Moving to slide 9, on the acquisition front. We reported $39.4 million of earnings during the quarter. As you noted – as we’ve noted previously we closed the Liberty Life transaction at the end of April. The integrations for both Liberty Life and United Investors are progressing on track. The two combined transactions contributed $12.6 million of earnings in the second quarter, and we would expect that in the third quarter was a full quarter of Liberty will contribute an addition of $3 million during that period.

Moving to slide 10, the stable value products division. We report pre-tax operating earnings of $19 million. Those earnings due include $7.1 million of participating mortgage and bank loan fee income in the quarter.

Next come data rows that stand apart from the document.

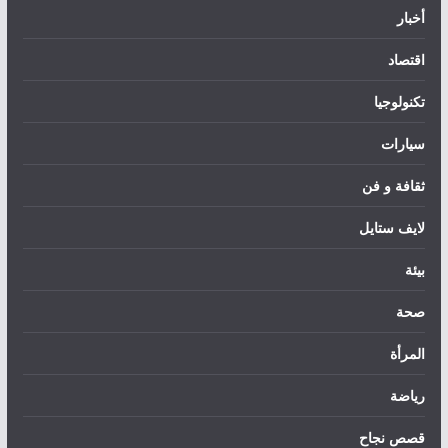
أخبار
اقتصاد
تكنولوجيا
سيارات
ثقافة و فن
لايف ستايل
بيئة
صحة
المرأة
رياضة
قصص نجاح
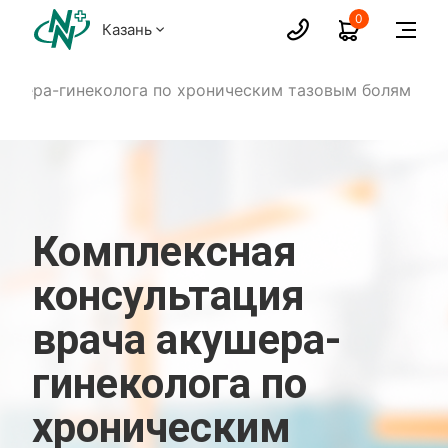
0
Казань
кушера-гинеколога по хроническим тазовым болям
Комплексная
консультация
врача акушера-
гинеколога по
хроническим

And as you may recall, we expected to record more – participating mortgage income that was part of our plan for the year. The reason of the income that’s here is that the associated assets that were sold were starting to this line of business and so the income is flowing through in the stable value area.

Even excluding the participating income, we had improved operating spread moving to a 197 basis points. We had sales during the quarter of $261 million and our ending account balance was $2.6 billion. Looking towards the second half of the year, we expect the account balance to stabilize at $2.6 billion and we expect our operating spread to be approximately 180 basis points.

Moving to slide 11 with asset protection report $5.5 million of earnings during the quarter a very favorable movement in sales, where we saw our sales improved 23% over the second quarter of 2010. We are seeing a pickup in market share. Earnings are in line with expectations. We did have some elevated expenses related to some contingent commission in some of our new initiatives but very much on plan.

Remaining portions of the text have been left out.